Task item: Only lines holding "sociaux" are wanted; copy each of them from the records below.
---- Records for processing
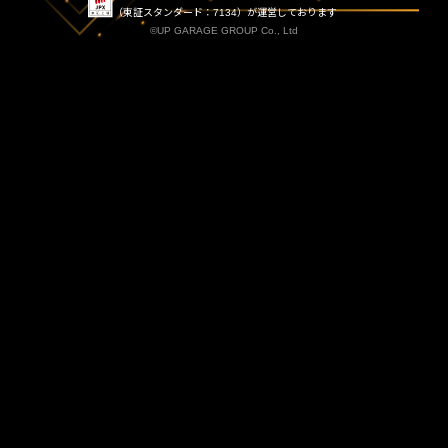
（東証スタンダード：7134）が運営しております
©UP GARAGE GROUP Co., Ltd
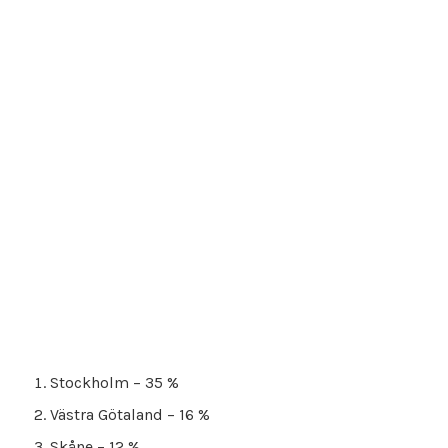
Stockholm – 35 %
Västra Götaland – 16 %
Skåne – 12 %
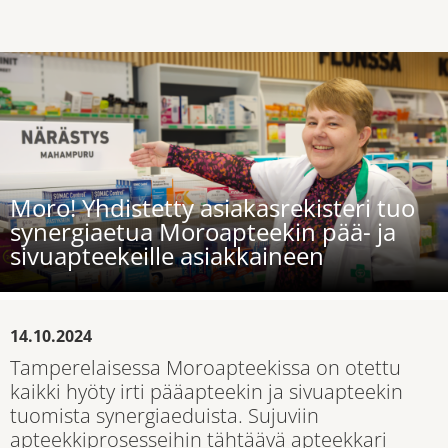
Moro! Yhdistetty asiakasrekisteri tuo
synergiaetua Moroapteekin pää- ja
sivuapteekeille asiakkaineen
14.10.2024
Tamperelaisessa Moroapteekissa on otettu
kaikki hyöty irti pääapteekin ja sivuapteekin
tuomista synergiaeduista. Sujuviin
apteekkiprosesseihin tähtäävä apteekkari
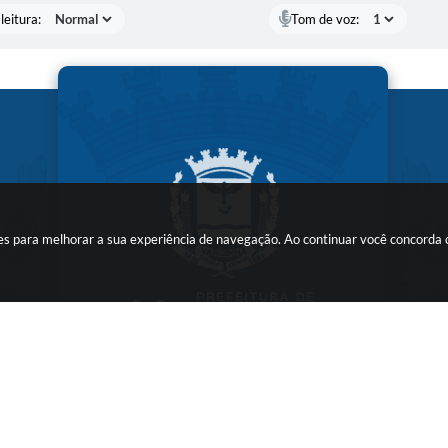
leitura:
Tom de voz:
kies para melhorar a sua experiência de navegação. Ao continuar você concorda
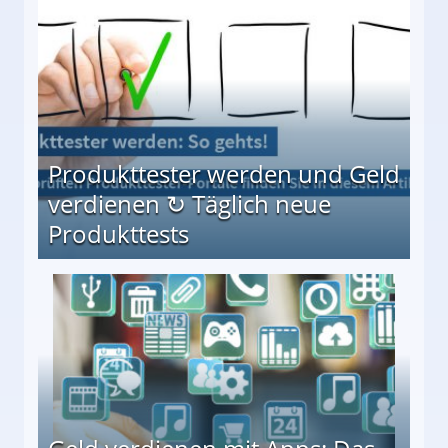
Möglichkeiten
Produkttester werden und Geld
verdienen ↻ Täglich neue
Produkttests
en ↻ Täglich neue Produkttests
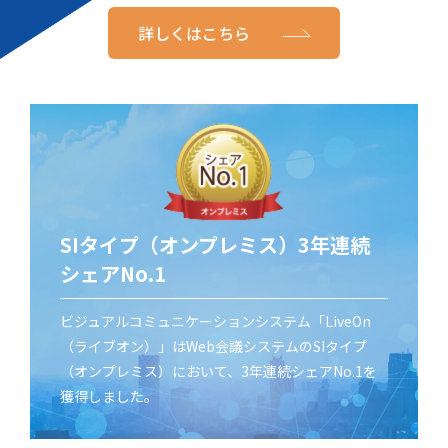
詳しくはこちら
SIタイプ（オンプレミス）3年連続
シェアNo.1
ビジュアルコミュニケーションシステム「LiveOn
（ライブオン）」はWeb会議システムのSIタイプ
（オンプレミス）において、3年連続シェアNo.1を
獲得しました。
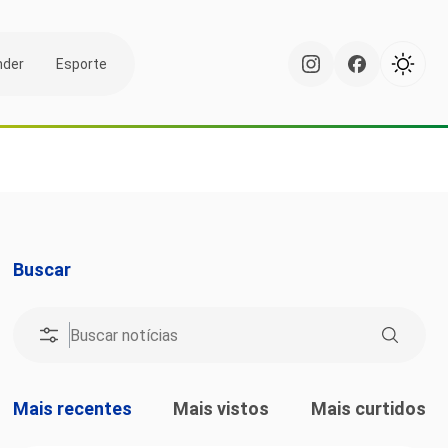
nder
Esporte
Buscar
Mais recentes
Mais vistos
Mais curtidos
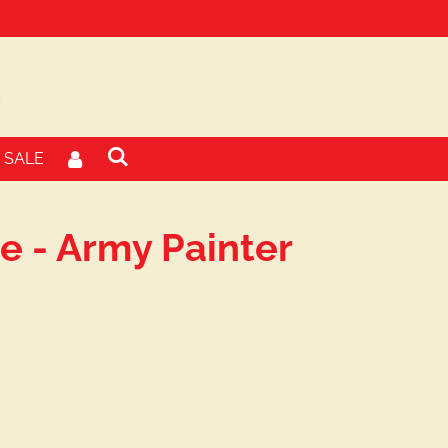
SALE
ue - Army Painter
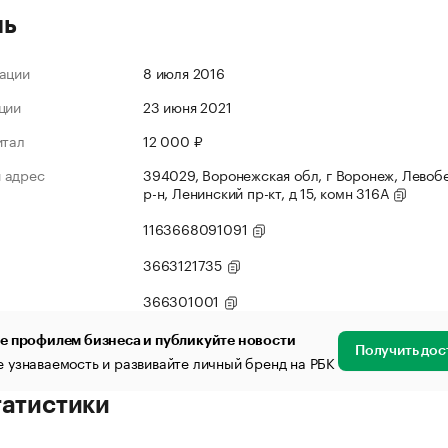
ль
ации
8 июля 2016
ции
23 июня 2021
итал
12 000 ₽
 адрес
394029, Воронежская обл, г Воронеж, Лево
р-н, Ленинский пр-кт, д 15, комн 316А
1163668091091
3663121735
366301001
е профилем бизнеса и публикуйте новости
Получить дос
 узнаваемость и развивайте личный бренд на РБК
татистики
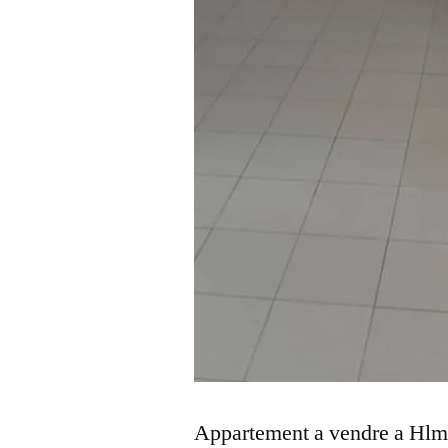
Appartement a vendre a Hlm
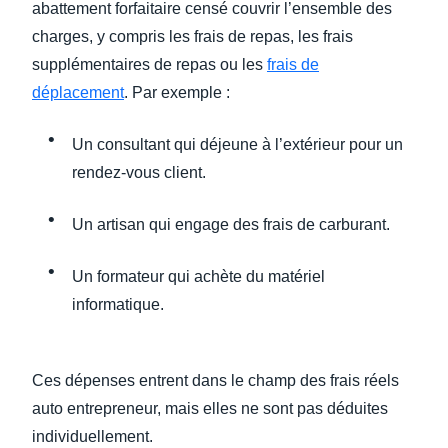
abattement forfaitaire censé couvrir l’ensemble des
charges, y compris les frais de repas, les frais
supplémentaires de repas ou les
frais de
déplacement
. Par exemple :
Un consultant qui déjeune à l’extérieur pour un
rendez-vous client.
Un artisan qui engage des frais de carburant.
Un formateur qui achète du matériel
informatique.
Ces dépenses entrent dans le champ des frais réels
auto entrepreneur, mais elles ne sont pas déduites
individuellement.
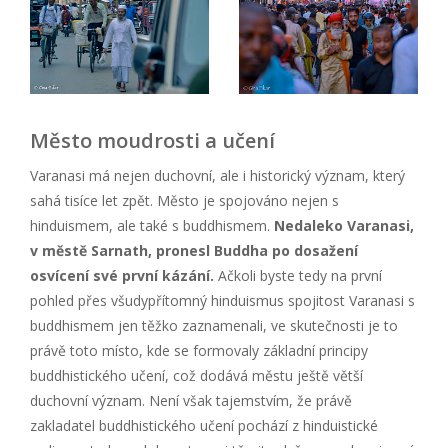
Město moudrosti a učení
Varanasi má nejen duchovní, ale i historický význam, který
sahá tisíce let zpět. Město je spojováno nejen s
hinduismem, ale také s buddhismem.
Nedaleko Varanasi,
v městě Sarnath, pronesl Buddha po dosažení
osvícení sv
é
první kázání.
Ačkoli byste tedy na první
pohled přes všudypřítomný hinduismus spojitost Varanasi s
buddhismem jen těžko zaznamenali, ve skutečnosti je to
právě toto místo, kde se formovaly základní principy
buddhistického učení, což dodává městu ještě větší
duchovní význam. Není však tajemstvím, že právě
zakladatel buddhistického učení pochází z hinduistické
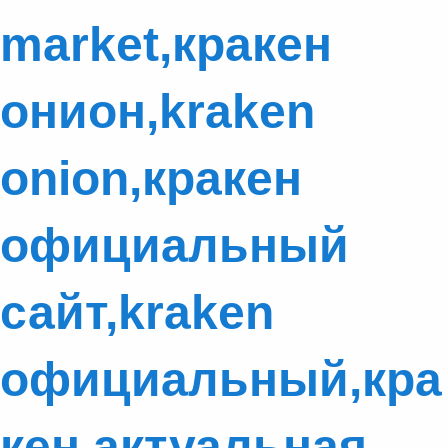
market,кракен
онион,kraken
onion,кракен
официальный
сайт,kraken
официальный,кра
кен актуальная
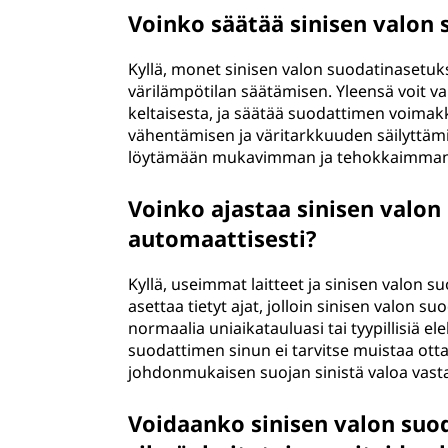
Voinko säätää sinisen valo
Kyllä, monet sinisen valon suodatinasetu
värilämpötilan säätämisen. Yleensä voit val
keltaisesta, ja säätää suodattimen voimak
vähentämisen ja väritarkkuuden säilyttämis
löytämään mukavimman ja tehokkaimman t
Voinko ajastaa sinisen valo
automaattisesti?
Kyllä, useimmat laitteet ja sinisen valon s
asettaa tietyt ajat, jolloin sinisen valon 
normaalia uniaikatauluasi tai tyypillisiä e
suodattimen sinun ei tarvitse muistaa otta
johdonmukaisen suojan sinistä valoa vast
Voidaanko sinisen valon suo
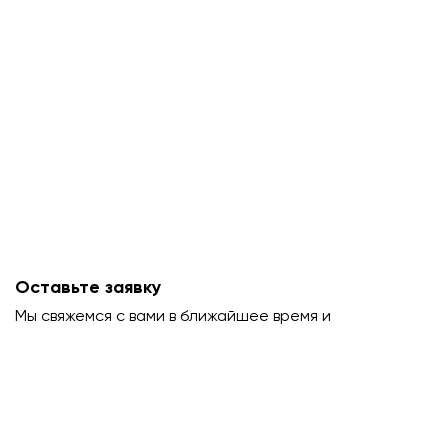
Оставьте заявку
Мы свяжемся с вами в ближайшее время и
проконсультируем.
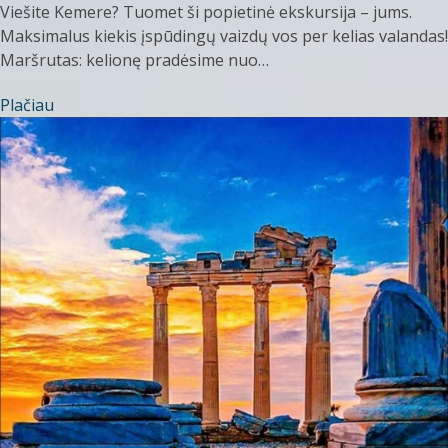
Viešite Kemere? Tuomet ši popietinė ekskursija – jums.
Maksimalus kiekis įspūdingų vaizdų vos per kelias valandas!
Maršrutas: kelionę pradėsime nuo…
Plačiau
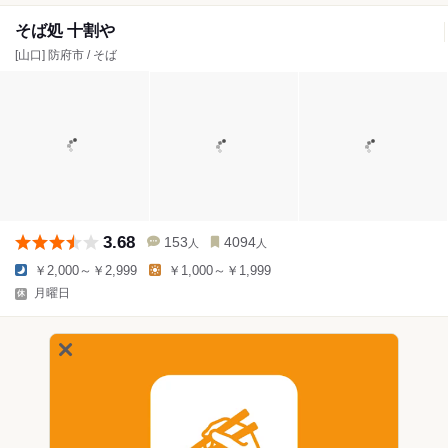
そば処 十割や
[山口] 防府市 / そば
3.68
153
4094
人
人
￥2,000～￥2,999
￥1,000～￥1,999
月曜日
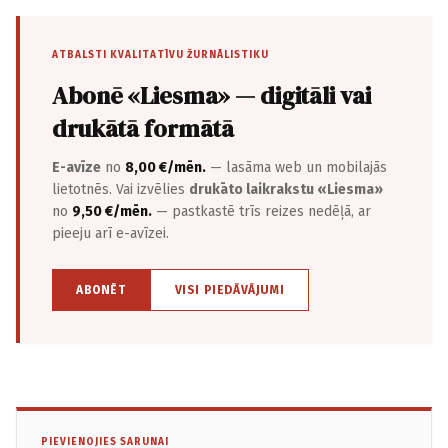
ATBALSTI KVALITATĪVU ŽURNĀLISTIKU
Abonē «Liesma» — digitāli vai
drukātā formātā
E-avīze
no
8,00 €/mēn.
— lasāma web un mobilajās
lietotnēs. Vai izvēlies
drukāto laikrakstu «Liesma»
no
9,50 €/mēn.
— pastkastē trīs reizes nedēļā, ar
pieeju arī e-avīzei.
ABONĒT
VISI PIEDĀVĀJUMI
PIEVIENOJIES SARUNAI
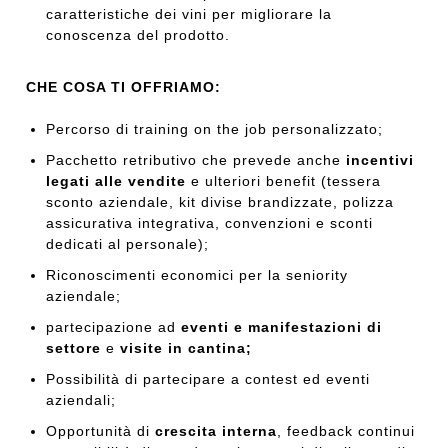
caratteristiche dei vini per migliorare la
conoscenza del prodotto.
CHE COSA TI OFFRIAMO:
Percorso di training on the job personalizzato;
Pacchetto retributivo che prevede anche
incentivi
legati alle vendite
e ulteriori benefit (tessera
sconto aziendale, kit divise brandizzate, polizza
assicurativa integrativa, convenzioni e sconti
dedicati al personale);
Riconoscimenti economici per la seniority
aziendale;
partecipazione ad
eventi e manifestazioni di
settore
e
visite in cantina;
Possibilità di partecipare a contest ed eventi
aziendali;
Opportunità di
crescita interna
, feedback continui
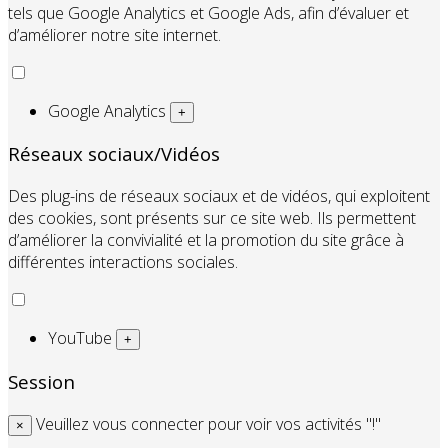
tels que Google Analytics et Google Ads, afin d’évaluer et
d’améliorer notre site internet.
Google Analytics
+
Réseaux sociaux/Vidéos
Des plug-ins de réseaux sociaux et de vidéos, qui exploitent
des cookies, sont présents sur ce site web. Ils permettent
d’améliorer la convivialité et la promotion du site grâce à
différentes interactions sociales.
YouTube
+
Session
Veuillez vous connecter pour voir vos activités "!"
×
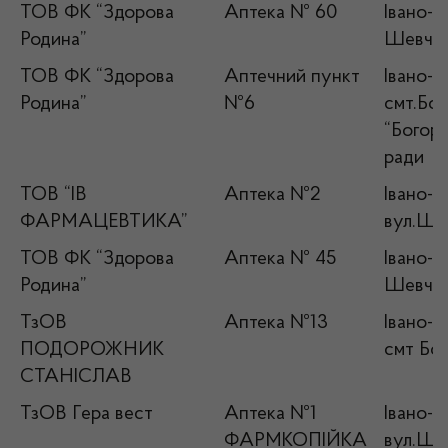
ТОВ ФК “Здорова
Аптека № 60
Івано-Ф
Родина”
Шевчен
ТОВ ФК “Здорова
Аптечний пункт
Івано-Ф
Родина”
№6
смт.Бо
“Богор
ради
ТОВ “ІВ
Аптека №2
Івано-Ф
ФАРМАЦЕВТИКА”
вул.Ше
ТОВ ФК “Здорова
Аптека № 45
Івано-Ф
Родина”
Шевченк
ТзОВ
Аптека №13
Івано-Ф
ПОДОРОЖНИК
смт Бо
СТАНІСЛАВ
ТзОВ Гера вест
Аптека №1
Івано-Ф
ФАРМКОПІЙКА
вул.Шев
--------
Completed task:
Réseaux sociaux/Vidéos
Des plug-ins de réseaux sociaux et de vidéos, qui exploitent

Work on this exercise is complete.